Autoridades locales en la zona fronteriza con México están adelantando que la llegada de inmigrantes en las últimas semanas sigue aumentando, situación que ha obligado a la Administración Biden a reabrir centros de detención para inmigrantes.

Trump acusó a su sucesor de haber violado su juramento de defender la Constitución y hacer cumplir las leyes con los medidas que ha tomado en inmigración, acordes con sus promesas electorales de posibilitar la legalización de los indocumentados y volver a las leyes que amparaban a los solicitantes de asilo. “Nunca se puede tener una frontera segura a menos que las personas que cruzan ilegalmente sean expulsadas de inmediato”, aseguró el republicano.

La defensa a ultranza de su política migratoria incluyó su polémico muro. Trump lamentó que Biden haya acabado también con los acuerdos de seguridad con Centroamérica, y dejó entrever que la solución sería terminarlo:

“A pesar de haber sido retrasado por años de litigio y política por parte de los demócratas, el muro está casi terminado (en su mandato se construyeron 720 kilómetros de los 3.200 que tiene la frontera de EE.UU. con México) y se puede completar rápidamente.

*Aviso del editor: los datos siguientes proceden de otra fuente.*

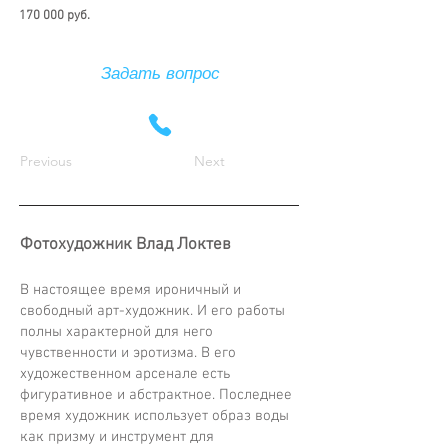
170 000 руб.
Задать вопрос
Previous
Next
Фотохудожник Влад Локтев
В настоящее время ироничный и
свободный арт-художник. И его работы
полны характерной для него
чувственности и эротизма. В его
художественном арсенале есть
фигуративное и абстрактное. Последнее
время художник использует образ воды
как призму и инструмент для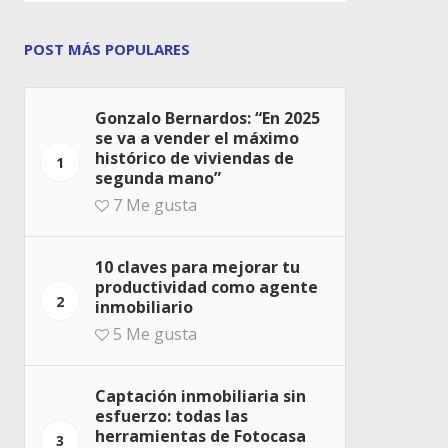
POST MÁS POPULARES
Gonzalo Bernardos: “En 2025
se va a vender el máximo
histórico de viviendas de
1
segunda mano”
7
Me gusta
10 claves para mejorar tu
productividad como agente
2
inmobiliario
5
Me gusta
Captación inmobiliaria sin
esfuerzo: todas las
herramientas de Fotocasa
3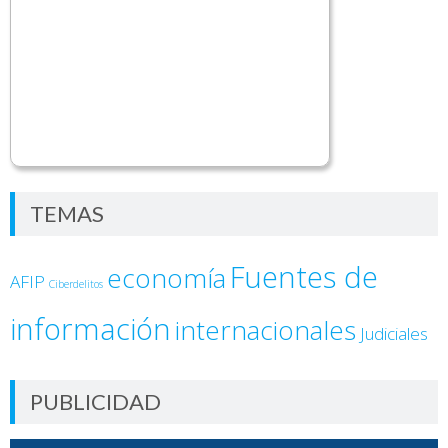
TEMAS
Fuentes de
economía
AFIP
Ciberdelitos
información
internacionales
Judiciales
PUBLICIDAD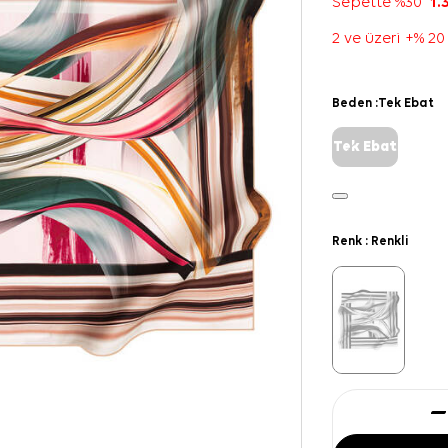
Sepette %30
1.
2 ve üzeri +% 20
Beden :
Tek Ebat
Tek Ebat
Renk :
Renkli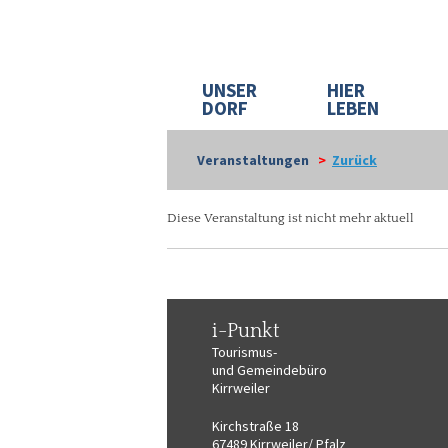
UNSER
HIER
DORF
LEBEN
Veranstaltungen
>
Zurück
Diese Veranstaltung ist nicht mehr aktuell
i-Punkt
Tourismus-
und Gemeindebüro
Kirrweiler
Kirchstraße 18
67489 Kirrweiler/ Pfalz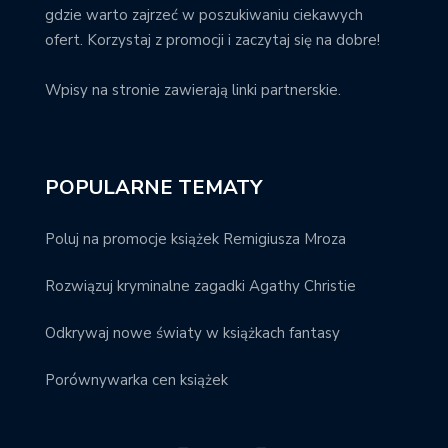
gdzie warto zajrzeć w poszukiwaniu ciekawych
ofert. Korzystaj z promocji i zaczytaj się na dobre!
Wpisy na stronie zawierają linki partnerskie.
POPULARNE TEMATY
Poluj na promocje książek Remigiusza Mroza
Rozwiązuj kryminalne zagadki Agathy Christie
Odkrywaj nowe światy w książkach fantasy
Porównywarka cen książek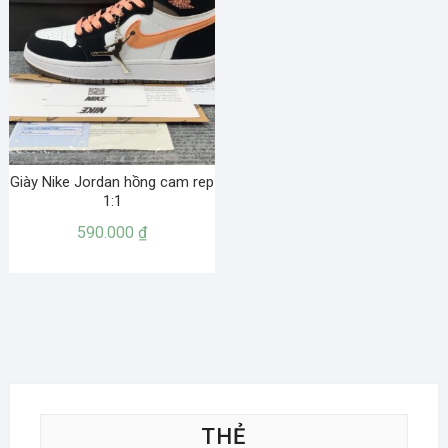
Giày Nike Jordan hồng cam rep
1:1
590.000
₫
THẺ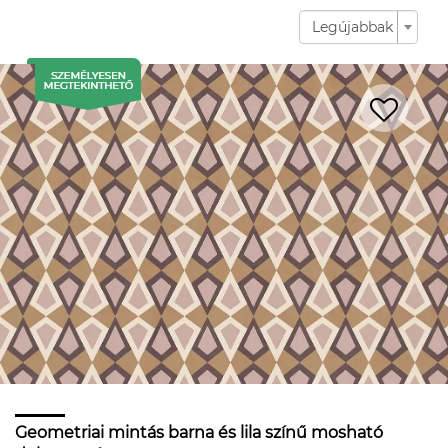
Legújabbak
Geometriai mintás barna és lila színű mosható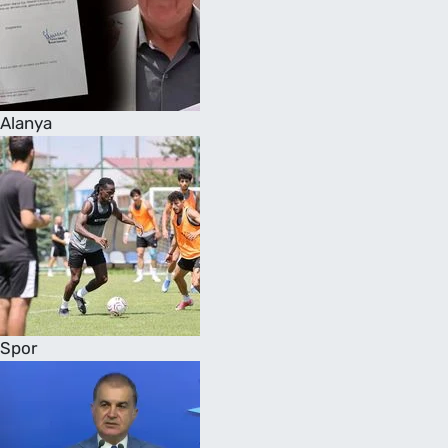
Alanya
Spor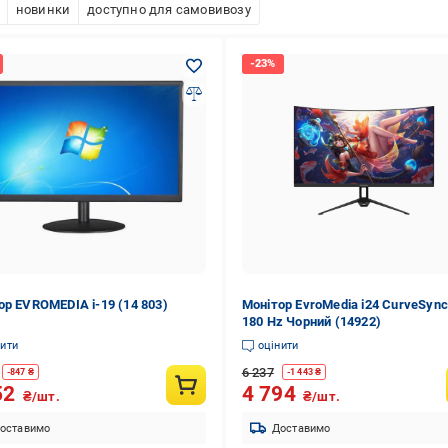
новинки
доступно для самовивозу
ор EVROMEDIA i-19 (14 803)
Монітор EvroMedia i24 CurveSync 
180 Hz Чорний (14922)
нити
оцінити
6 237
-
847
₴
-
1 443
₴
52
4 794
₴/шт.
₴/шт.
оставимо
Доставимо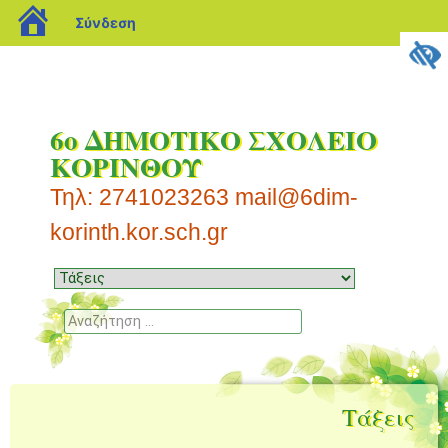
blogs.sch.gr
Σύνδεση
6ο ΔΗΜΟΤΙΚΟ ΣΧΟΛΕΙΟ
ΚΟΡΙΝΘΟΥ
Τηλ: 2741023263 mail@6dim-
korinth.kor.sch.gr
Μενού
Μετάβαση
σε
Αναζήτηση
περιεχόμενο
Τάξεις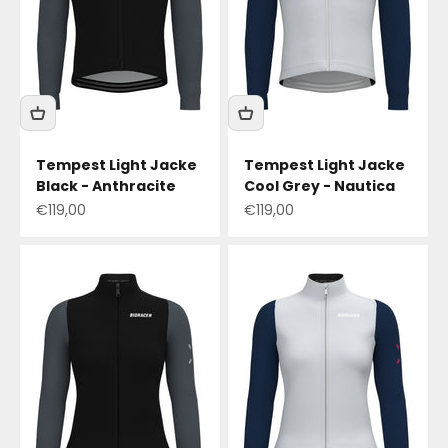
Tempest Light Jacke
Tempest Light Jacke
Black - Anthracite
Cool Grey - Nautica
Angebotspreis
Angebotspreis
€119,00
€119,00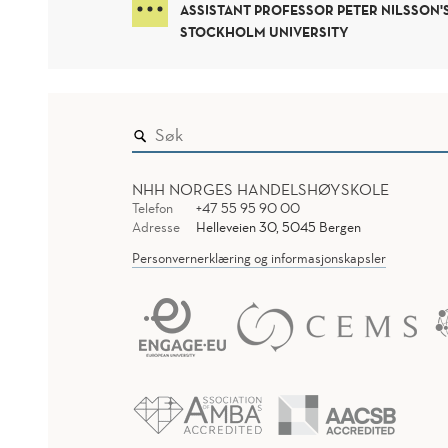
ASSISTANT PROFESSOR PETER NILSSON'
STOCKHOLM UNIVERSITY
NHH NORGES HANDELSHØYSKOLE
Telefon
+47 55 95 90 00
Adresse
Helleveien 30, 5045 Bergen
Personvernerklæring og informasjonskapsler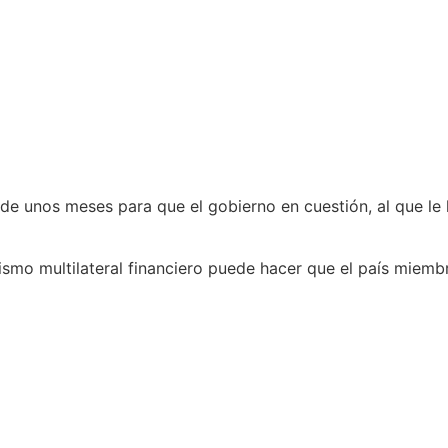
de unos meses para que el gobierno en cuestión, al que le 
ismo multilateral financiero puede hacer que el país miembr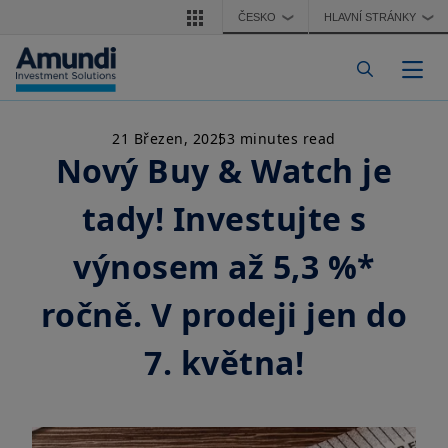
Přejít k hlavnímu obsahu
ČESKO
HLAVNÍ STRÁNKY
❯
❯
Togg
21 Březen, 2025
3 minutes read
Nový Buy & Watch je
tady! Investujte s
výnosem až 5,3 %*
ročně. V prodeji jen do
7. května!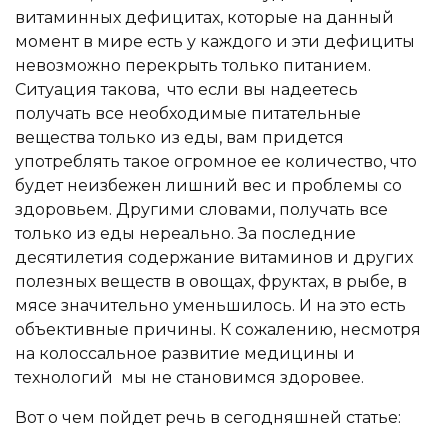
витаминных дефицитах, которые на данный
момент в мире есть у каждого и эти дефициты
невозможно перекрыть только питанием.
Ситуация такова, что если вы надеетесь
получать все необходимые питательные
вещества только из еды, вам придется
употреблять такое огромное ее количество, что
будет неизбежен лишний вес и проблемы со
здоровьем. Другими словами, получать все
только из еды нереально. За последние
десятилетия содержание витаминов и других
полезных веществ в овощах, фруктах, в рыбе, в
мясе значительно уменьшилось. И на это есть
объективные причины. К сожалению, несмотря
на колоссальное развитие медицины и
технологий мы не становимся здоровее.
Вот о чем пойдет речь в сегодняшней статье:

Si lo hace, salvará miles de vidas“, dijo Trump, quien finalizó su declaración con un mensaje a Biden:

“¡Mantenga la inmigración ilegal, el crimen y el virus de China fuera de nuestro país!”, proclamó.

La Casa Blanca no aceptará sugerencias de Trump

La jefa de prensa de la Casa Blanca, Jen Psaki, respondió en su rueda de prensa diaria a preguntas sobre la andanada lanzada por Trump contra Biden. Psaki dijo que no se dejan aconsejar en cuestiones migratorias por el expresidente, cuya política en esa materia “no solo fue inhumana sino ineficaz”.

“Vamos a seguir nuestro propio camino y eso incluye tratar a los niños con humanidad y respeto y asegurar que estén seguros cuando cruzan nuestras fronteras”, agregó.